Нсака Не Вампи села возле двери. Меня злило, что она думала, будто я останусь и стану слушать ее рассказ.
– Да, как легко это представляется. Как мы ехали, какими гордыми были, когда оставили позади себя тебя и глупцов, что были с тобой. Что за глупцы, в особенности та старуха. Ехать в Конгор – зачем? Зачем, когда его молниевые рабы бегут на север? Я радовалась, когда мы уехали, радовалась, что увезла его от тебя.
– Это то, чем он стал? Молниевым рабом? Ты зачем сюда привел меня, Леопард?
Леопард смотрел на меня, смущенный, и ничего не говорил.
– Вот вам правда, – сказал я. – Я годами думал об этом.
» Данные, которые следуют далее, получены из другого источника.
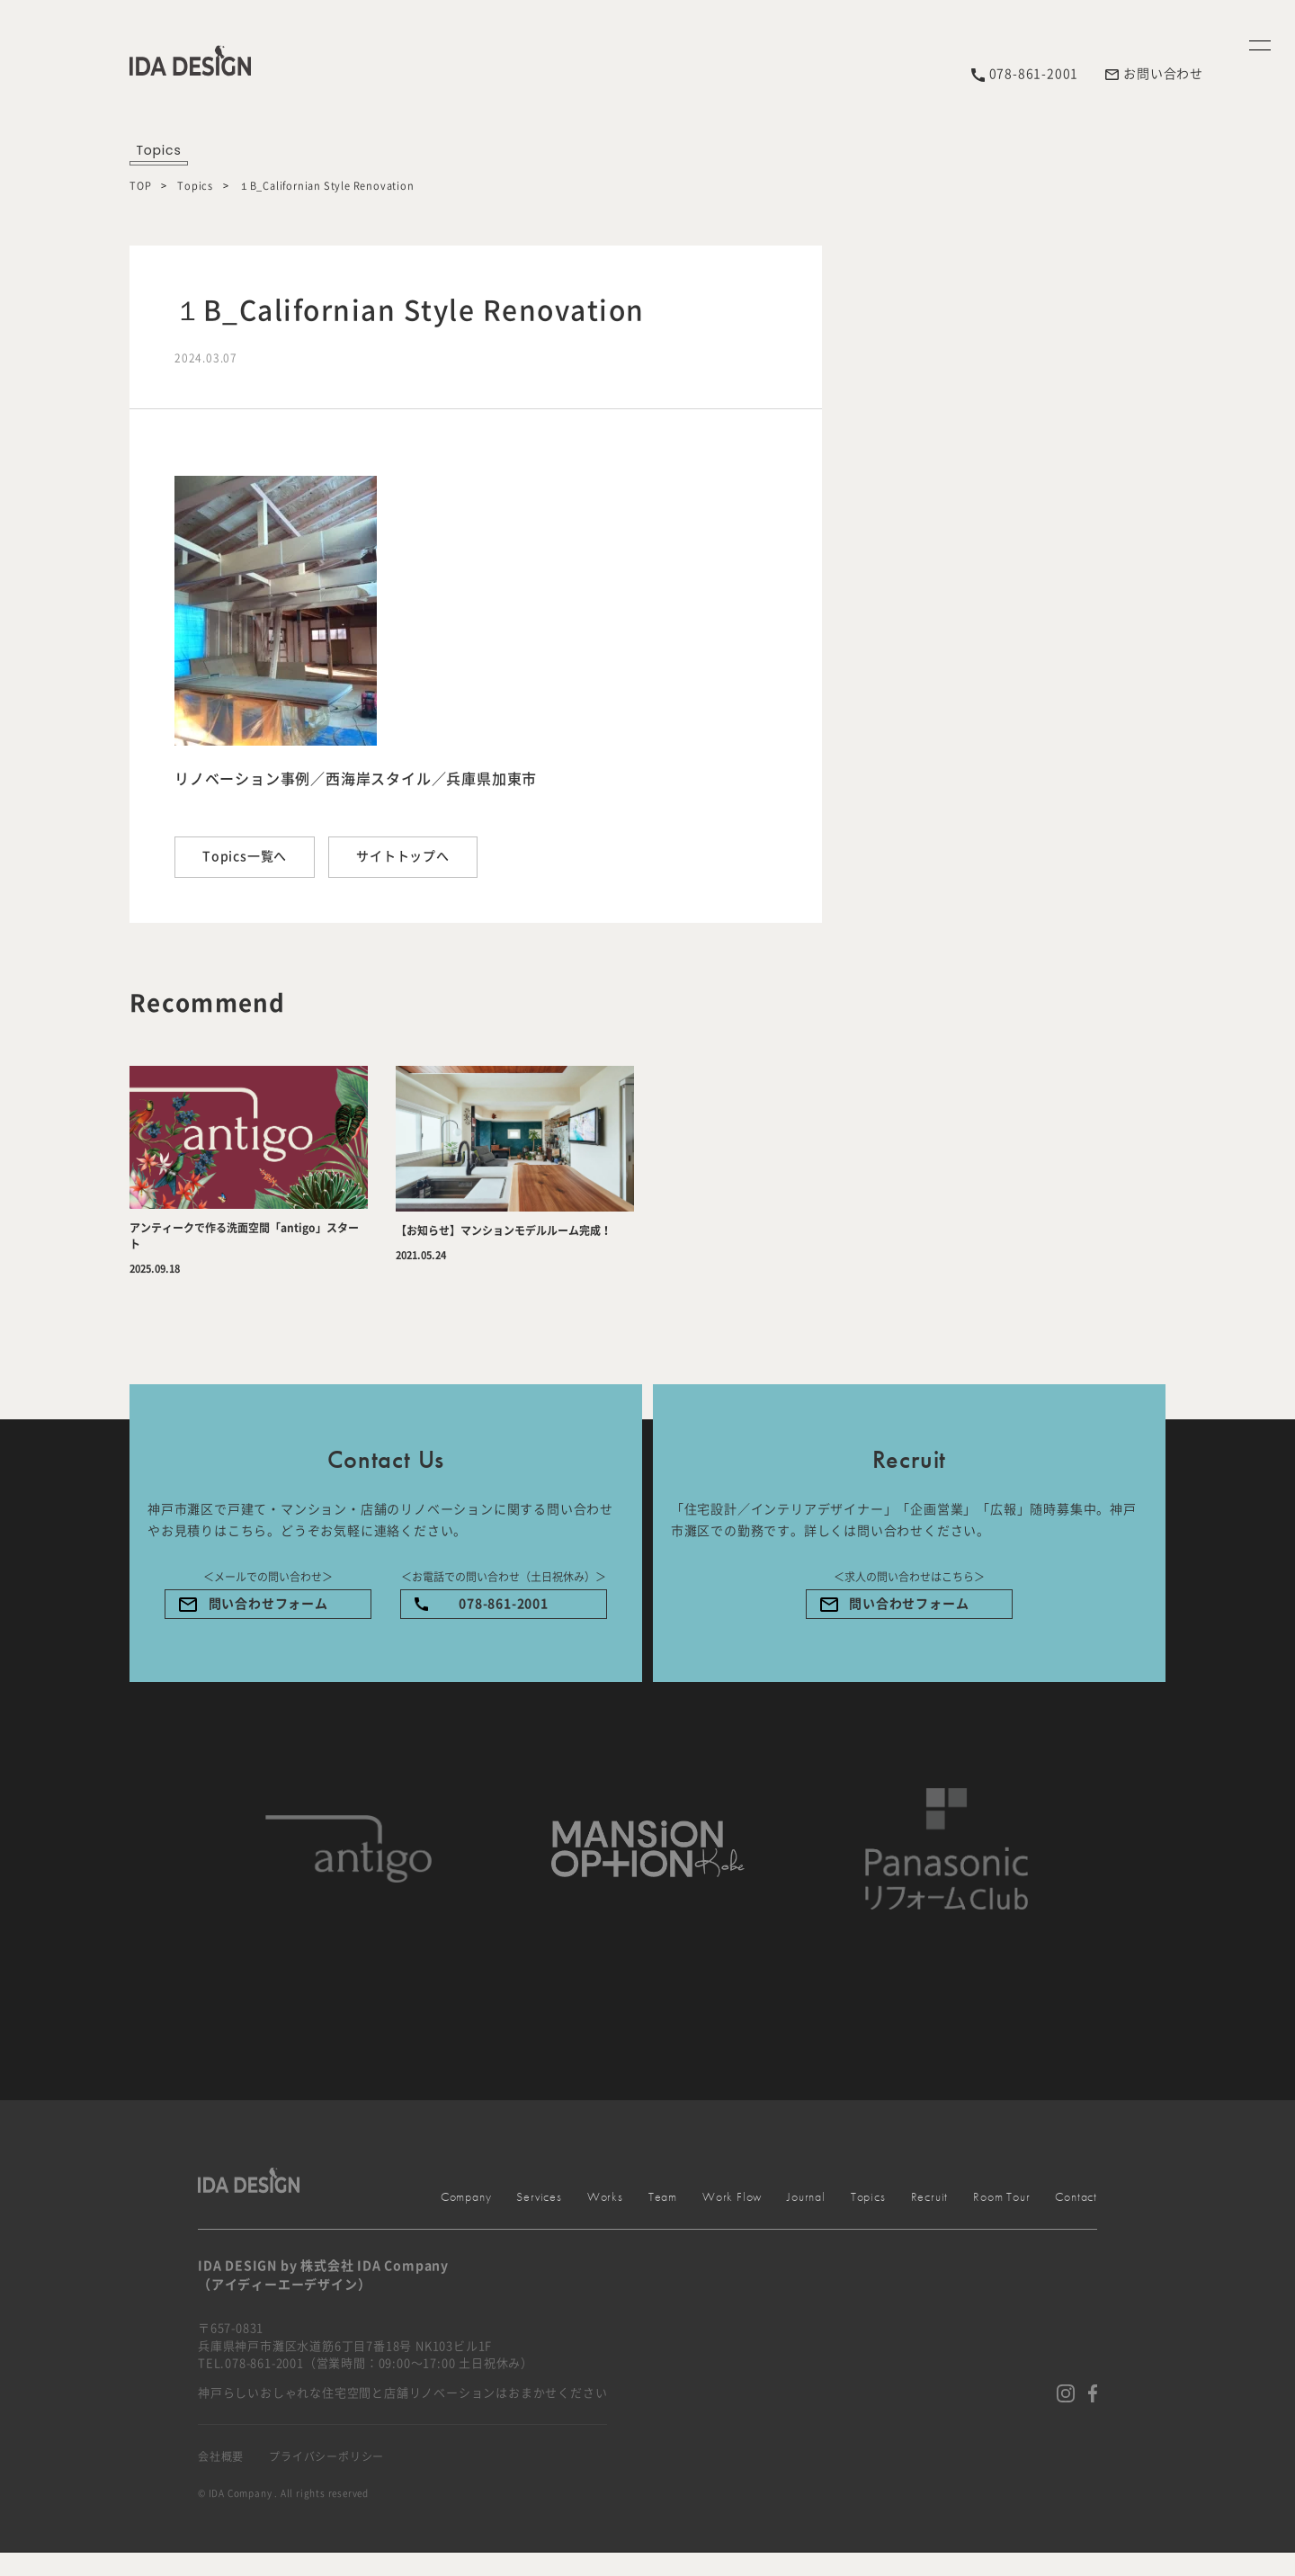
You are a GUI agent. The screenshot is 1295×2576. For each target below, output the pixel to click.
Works (1261, 1996)
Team (662, 2196)
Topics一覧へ (244, 856)
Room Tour (1001, 2196)
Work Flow (732, 2196)
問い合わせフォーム (268, 1603)
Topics (195, 186)
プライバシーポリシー (326, 2456)
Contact (1261, 2383)
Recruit (930, 2196)
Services (1261, 1545)
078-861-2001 (504, 1603)
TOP (140, 186)
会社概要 (221, 2456)
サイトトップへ (403, 856)
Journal (806, 2196)
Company (1261, 1030)
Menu (1261, 386)
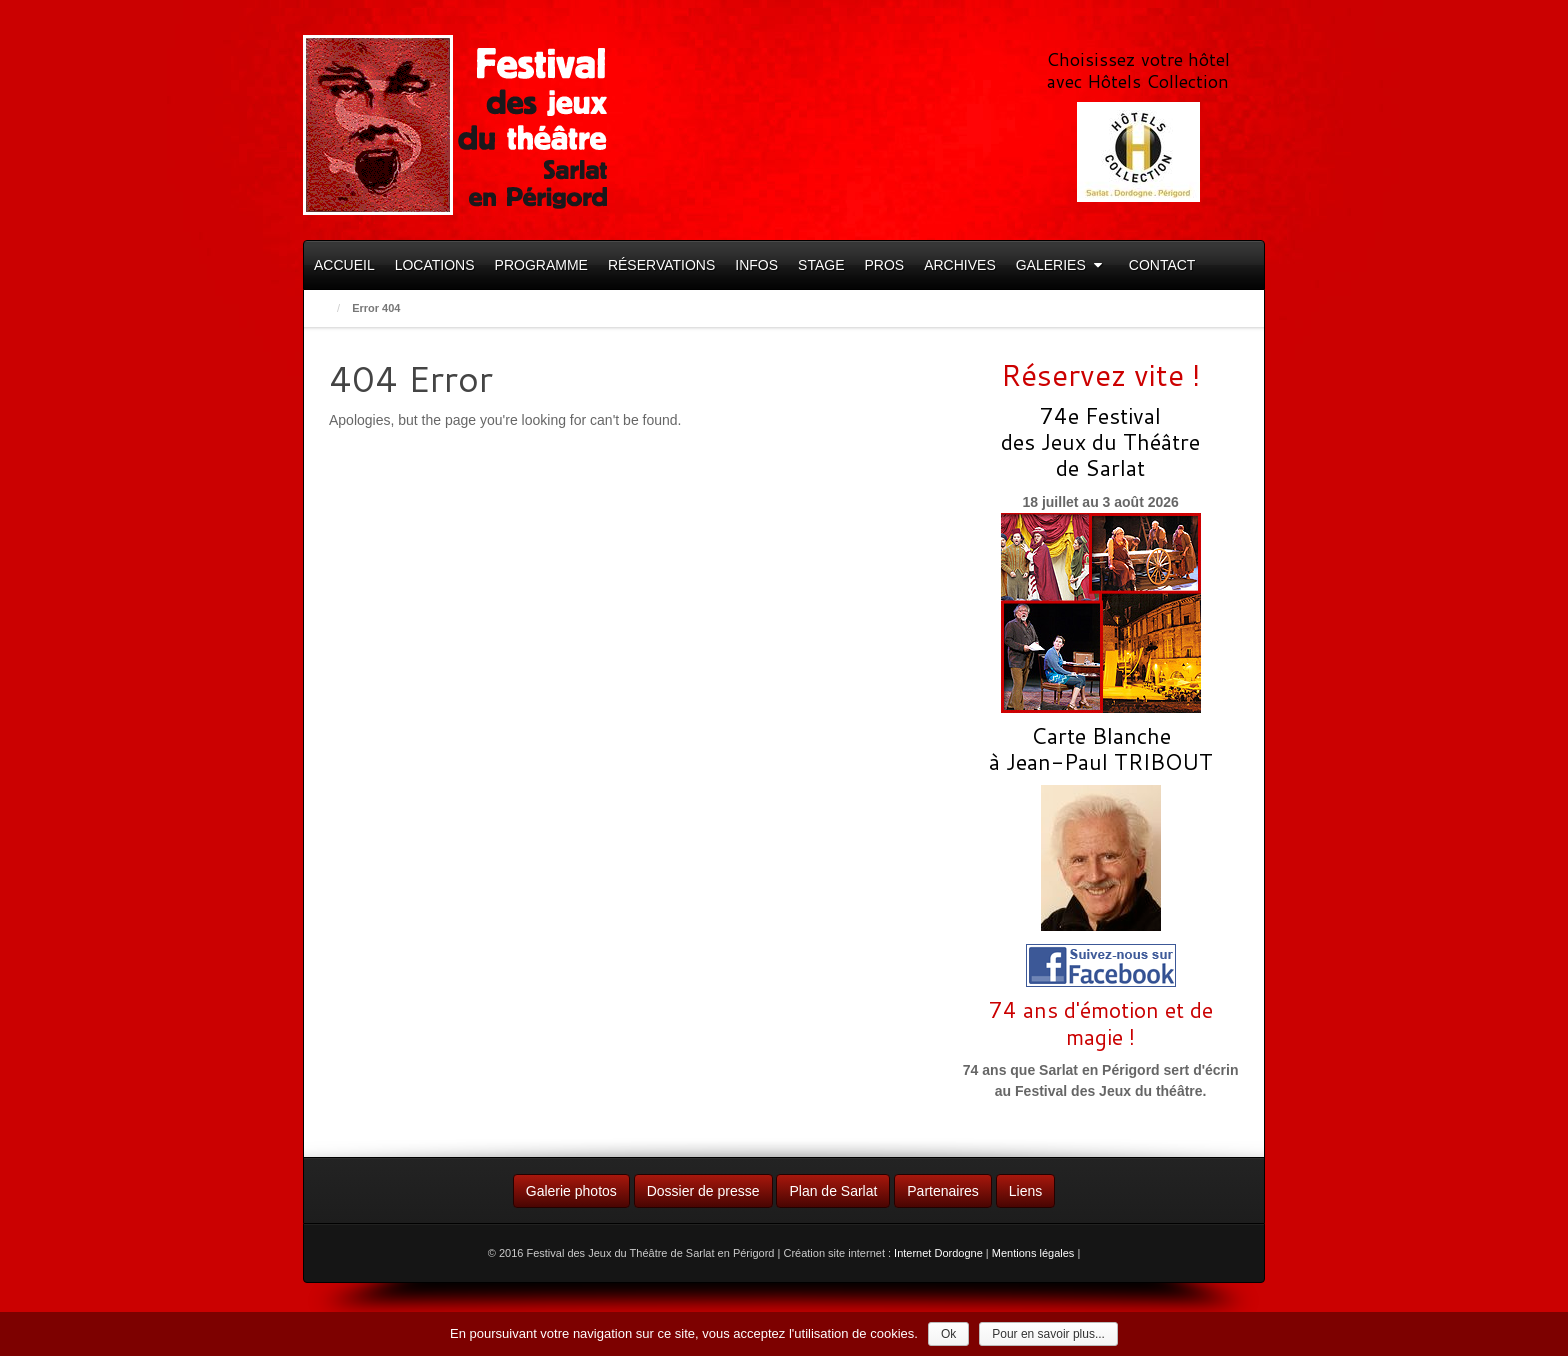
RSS (1215, 22)
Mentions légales (1033, 1253)
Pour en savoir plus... (1048, 1334)
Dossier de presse (703, 1191)
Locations (435, 265)
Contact (1162, 265)
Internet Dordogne (938, 1253)
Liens (1025, 1191)
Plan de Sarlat (833, 1191)
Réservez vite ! (1101, 374)
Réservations (661, 265)
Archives (960, 265)
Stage (821, 265)
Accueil (344, 265)
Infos (756, 265)
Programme (541, 265)
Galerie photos (571, 1191)
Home (323, 308)
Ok (948, 1334)
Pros (884, 265)
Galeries (1059, 265)
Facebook (1188, 22)
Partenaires (943, 1191)
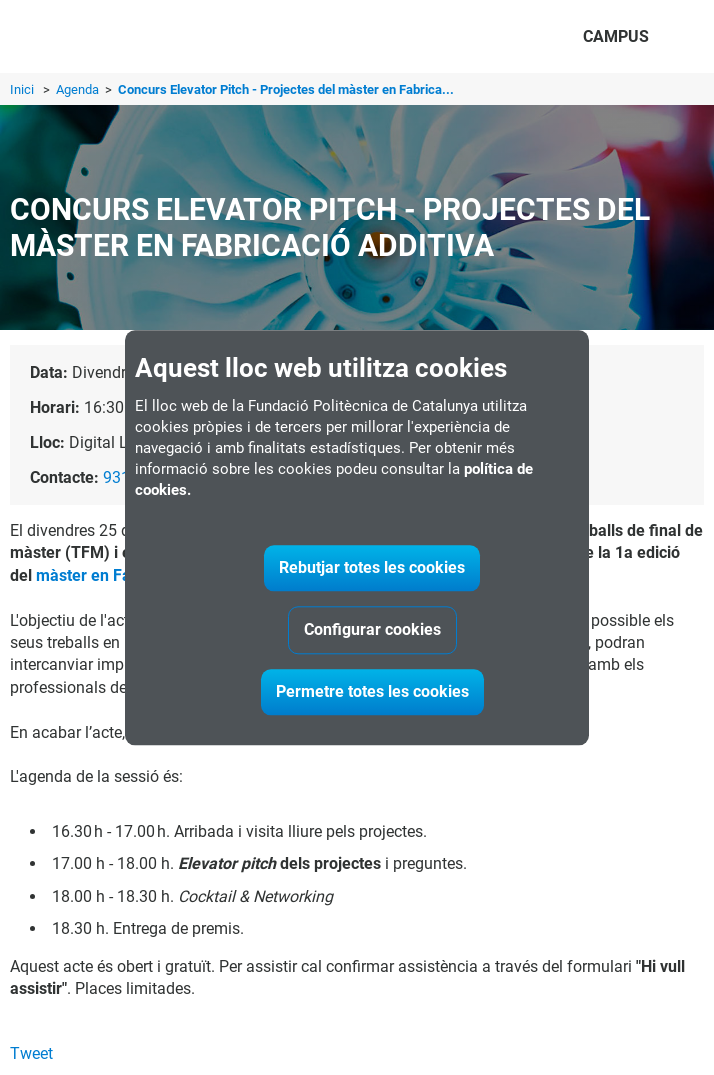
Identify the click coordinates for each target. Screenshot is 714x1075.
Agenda (79, 89)
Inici (22, 89)
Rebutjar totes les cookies (372, 567)
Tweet (31, 1053)
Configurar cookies (372, 629)
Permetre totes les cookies (372, 691)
Годами. О его погибели. Ненавидел его так сильно, что убить был готов всякого, кто погубил бы его раньше меня. Ныне у меня нет ничего.
– Он говорил, что ты завел его в стаю гиен, но он сбежал.
– Он много чего наговорил, этот Найка. Что он рассказывал про мой глаз? Что я вырвал его у дохлой собаки и запихнул себе в лицо? Бедняга Найка, мог бы гриотом быть, только с историей мухлевал бы.